Orientiert euch an aktuellen Trends, berücksichtigt Jahreszeiten und Feste. Ein sorgsam ausgesuchtes Werbegeschenk, das pünktlich zu Weihnachten oder Ostern eintrifft, zeigt die Wertschätzung euren Kunden gegenüber. Wenn detaillierte Kundendaten vorliegen, beachtet beispielsweise Geburtstage und verschickt kleine Aufmerksamkeiten.

Vermeidet Fehler, die potenzielle Kunden verärgern könnten.

Wer einen Werbebrief oder eine Broschüre erhält, freut sich über die korrekte Schreibweise seines Namens. Lasst Drucksachen auf einem guten Papier drucken – das auch gern Recycling-Papier sein darf. Immer mehr Menschen reagieren negativ auf eine zu große Papierflut. Deshalb gilt, so viele Informationen wie nötig, so wenig überflüssiger Text wie möglich. Arbeitet mit Bildern, griffigen Slogans und kurzen Botschaften!

Offline-Marketing mit Erfolgsgarantie: Der persönliche Kontakt

Beim Neukontakt, etwa bei Messen, Ausstellungen und Events, steht ihr potenziellen Kunden direkt gegenüber.

Bei der sogenannten Face-to-Face-Kommunikation ist die zwischenmenschliche Komponente ein unschätzbarer Vorteil. Der Kunde weiß, mit wem er es zu tun hat.

Dafür seid ihr als Solo-Selbstständige und Freelancer allein zuständig.

Wenn ihr mit einem Team zusammenarbeiten, bringt eure Mitarbeiterinnen und Mitarbeiter “auf Linie”.

Achtet auf eine kundenspezifische Ansprache. Setzt optische Highlights ein – zum Beispiel Halstücher, Ansteckbuttons oder Shirts in der Firmenfarbe. Im gleichen Stil können Werbeartikel und Drucksachen gestaltet sein.

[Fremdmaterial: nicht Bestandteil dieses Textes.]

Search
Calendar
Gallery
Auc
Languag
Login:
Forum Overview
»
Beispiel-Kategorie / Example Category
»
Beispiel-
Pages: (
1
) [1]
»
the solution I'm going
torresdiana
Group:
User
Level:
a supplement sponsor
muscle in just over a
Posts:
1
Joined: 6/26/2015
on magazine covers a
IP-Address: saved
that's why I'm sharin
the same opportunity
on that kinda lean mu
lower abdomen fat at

Übrigens: Bei einem persönlichen Austausch kommt auch ein Klassiker wie die Visitenkarte wieder zur Geltung. Das handliche Format eignet sich perfekt für die wichtigsten Infos: Wer seid ihr, was bietet ihr, wie seid ihr erreichbar? Eine moderne Visitenkarte enthält die Domain UND eure Firmendaten – das Beste aus den beiden Welten Online- und Offline-Marketing!